The mercenaries rushed forward.

Akio hurled a vial. It shattered at their feet, releasing a cloud of acrid smoke. They coughed, blinded. One collapsed, foaming at the mouth as Akio's chemical stun mixture overwhelmed him.

Another raised his gun. Akio swung a vial like a sling — it burst against the persons visor, the resin gluing his mask shut, suffocating him. He fell thrashing, blood bursting from his nose.

Akio's voice was thunder:

"I am a pharmacist. And I will not let you kill another soul!"

Matahiko's Escape

But as Akio battled, Matahiko slipped away, dragging the Automated Pharmacy System with him. Nishitani, the reporter, and Ishimoto, the cameraman — his secret accomplices — covered his retreat with suppressed pistols.

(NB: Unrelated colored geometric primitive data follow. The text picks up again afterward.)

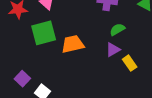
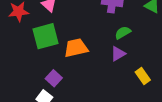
yellow rectangle: (130, 63) -> (143, 76), moved
purple square: (22, 79) -> (54, 78), moved

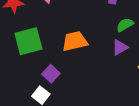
green square: (45, 36) -> (28, 41), moved

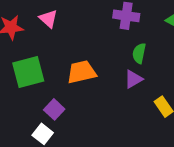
green semicircle: (125, 25) -> (139, 53), turned -48

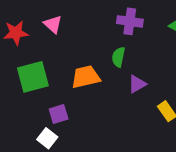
green semicircle: (139, 53) -> (118, 57), moved
purple square: (54, 109) -> (59, 114), turned 30

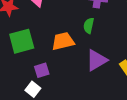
purple triangle: (137, 84) -> (96, 60), moved, size x1.5

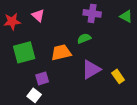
green semicircle: (89, 26) -> (84, 38), turned 56

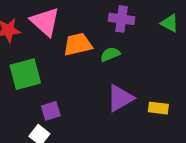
pink triangle: (38, 15) -> (45, 22), size x1.6
orange trapezoid: (61, 52) -> (78, 44), moved
yellow rectangle: (118, 76) -> (158, 108), turned -48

"Stop him!" Riki roared, lunging forward. A bullet grazed his arm, sending him crashing to the floor.

Akio gave chase, his lungs burning, his vision blurring with fury. He burst into the Sky Guardian's upper corridor just in time to see Matahiko loading the system into an escape pod.

Their eyes locked.

Matahiko smirked.

"You could have been one of us, Hukitaske. You could have rewritten the world with your knowledge. Instead, you chose... healing."

Akio's fists clenched.

"And that's why I'll always stop you."